13. Hukuk Dairesi Esas No: 2016/29349 Karar No: 2017/2056 Karar Tarihi: 20.02.2017
Yargıtay 13. Hukuk Dairesi 2016/29349 Esas 2017/2056 Karar Sayılı İlamı
13. Hukuk Dairesi 2016/29349 E. , 2017/2056 K.
"İçtihat Metni"
MAHKEMESİ : Asliye Hukuk Mahkemesi
Taraflar arasındaki menfi tespit davasının yapılan yargılaması sonunda ilamda yazılı nedenlerden dolayı davanın reddine yönelik olarak verilen hükmün süresi içinde davacı-vasi avukatınca temyiz edilmesi üzerine dosya incelendi gereği konuşulup düşünüldü.
KARAR Davacı, ... İcra Müdürlüğü"nün 2014/802 sayılı dosyasında davalı tarafından aleyhine takip yapıldığını, takip dayanağı belgenin sahte olduğunu ileri sürerek, hakkındaki icra dosyası nedeniyle borçlu olmadığının tespitine karar verilmesini istemiştir. Davalı, ... Asliye Hukuk Mahkemesi"nin 2012/110 E. sayılı dava dosyası ile hüküm altına alınan 53.380,25 TL"nin, anılan icra dosyası ile talep edildiğini, davacının sahtelik iddiasını halen Yargıtay incelemesinde olan bu dosya kapsamı ile ileri sürmesi gerektiğini beyanla davanın reddini istemiştir. Mahkemece, davanın reddine karar verilmiş; hüküm, davacı tarafından temyiz edilmiştir.

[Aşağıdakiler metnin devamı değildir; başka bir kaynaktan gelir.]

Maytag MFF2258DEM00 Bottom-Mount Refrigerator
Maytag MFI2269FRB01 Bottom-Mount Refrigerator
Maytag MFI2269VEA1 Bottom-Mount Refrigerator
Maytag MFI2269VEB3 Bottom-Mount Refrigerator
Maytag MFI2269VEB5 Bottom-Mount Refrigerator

Davacı, davalının icra yoluyla yapmış olduğu ve kesinleşmiş icra takibine karşı borçlu olmadığının tesbiti talebiyle bu davayı açmıştır. Mahkemece, davacının talebinin, ... Asliye Hukuk Mahkemesi"nin 2012/110 E. sayılı davasına konu edilen hususa ilişkin olup, bu davanın henüz kesinleşmediği, karar kesinleşse dahi sahte belgeye dayanarak verilen önceki kararın hükümsüzlüğünün, yargılamanın iadesi suretiyle talep edilebileceği gerekçesi ile dava şartı yokluğundan davanın reddine karar verilmiştir. İcra İflas Yasasının 72. maddesinin 1. bendine göre; borçlu, icra takibinden önce veya takip sırasında borçlu bulunmadığını ispat için menfi tespit davası açabilir.Böyle bir davaya muhatap olma tehdidi altında olan davacının bu belirsizliği ortadan kaldırmak, uyuşmazlığı kesin hükme bağlatmak için menfi tespit davası açmakta hukuki yararı vardır. Somut olayda, icra takibinin dayanağı, ... Asliye Hukuk Mahkemesi"nin 2012/110 E. ve 2013/367 K. Sayılı kararının kesinleşmemiş olduğundan, davacı/borçlu icra takibinin dayanağı senedin sahteliğini ileri sürebilir. Mahkemece davanın esası incelenerek, sonucuna göre bir karar verilmesi gerekirken, yanılgılı değerlendirme ile yazılı şekilde karar verilmiş olması usul ve yasaya aykırı olup, bozma nedenidir. SONUÇ: Yukarıda açıklanan nedenlerle kararın davacı yararına BOZULMASINA, peşin alınan harcın istek halinde iadesine, HUMK’nun 440/1 maddesi uyarınca tebliğden itibaren 15 gün içerisinde karar düzeltme yolu açık olmak üzere, 20/02/2017 gününde oybirliğiyle karar verildi.